▶ **What is expected**
Every record is to be printed exactly as written; pictures are to be omitted.

▶ **Extracted material**
**********

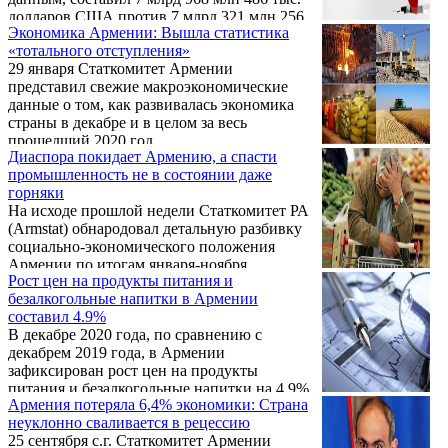
36608. 2020-й сельскохозяйственный год
долларов США против 7 млрд 321 млн 256
прошел в условиях бурной критики, мол,
Экономика Армении: Вышла статистика
тыс. долларов США в 2019 году и вырос на
кредиты ...
«тотального отступления»
647 млн 230 тыс. долларов США или на
29 января Статкомитет Армении
8,84%.
представил свежие макроэкономические
данные о том, как развивалась экономика
страны в декабре и в целом за весь
прошедший 2020 год…
Диаспора покидает Армению, а спасти
промышленность не в состоянии даже
горняки
На исходе прошлой недели Статкомитет РА
(Armstat) обнародовал детальную разбивку
социально-экономического положения
Армении по итогам января-ноября
Рост цен на продукты питания и
прошлого года. Мы уже сообщали
безалкогольные напитки в Армении
обобщенные данные за 11 месяцев 2020
составил 4.9%
года: показатель экономической активности
В декабре 2020 года, по сравнению с
в Армении составил 92,8%, то есть
декабрем 2019 года, в Армении
национальная экономика за 11 прошедших
зафиксирован рост цен на продукты
месяцев 2020 года потеряла 7,2%.
питания и безалкогольные напитки на 4,9%,
Напомним, что тогда уже закончилась
Армения потеряла 6,4% экономики: Страна
по сравнению с ноябрем 2020 года – на
война, по итогам которой на смену пришла
неуклонно сваливается в рецессию
7,2%. Об этом «Арменпресс» сообщили в
депрессия – в экономике и в умах…
25 сентября с.г. Статкомитет Армении
Статистическом комитете Армении.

**********

▶ **Your response**
36608. 2020-й сельскохозяйственный год
долларов США против 7 млрд 321 млн 256
прошел в условиях бурной критики, мол,
Экономика Армении: Вышла статистика
тыс. долларов США в 2019 году и вырос на
кредиты ...
«тотального отступления»
647 млн 230 тыс. долларов США или на
29 января Статкомитет Армении
8,84%.
представил свежие макроэкономические
данные о том, как развивалась экономика
страны в декабре и в целом за весь
прошедший 2020 год…
Диаспора покидает Армению, а спасти
промышленность не в состоянии даже
горняки
На исходе прошлой недели Статкомитет РА
(Armstat) обнародовал детальную разбивку
социально-экономического положения
Армении по итогам января-ноября
Рост цен на продукты питания и
прошлого года. Мы уже сообщали
безалкогольные напитки в Армении
обобщенные данные за 11 месяцев 2020
составил 4.9%
года: показатель экономической активности
В декабре 2020 года, по сравнению с
в Армении составил 92,8%, то есть
декабрем 2019 года, в Армении
национальная экономика за 11 прошедших
зафиксирован рост цен на продукты
месяцев 2020 года потеряла 7,2%.
питания и безалкогольные напитки на 4,9%,
Напомним, что тогда уже закончилась
Армения потеряла 6,4% экономики: Страна
по сравнению с ноябрем 2020 года – на
война, по итогам которой на смену пришла
неуклонно сваливается в рецессию
7,2%. Об этом «Арменпресс» сообщили в
депрессия – в экономике и в умах…
25 сентября с.г. Статкомитет Армении
Статистическом комитете Армении.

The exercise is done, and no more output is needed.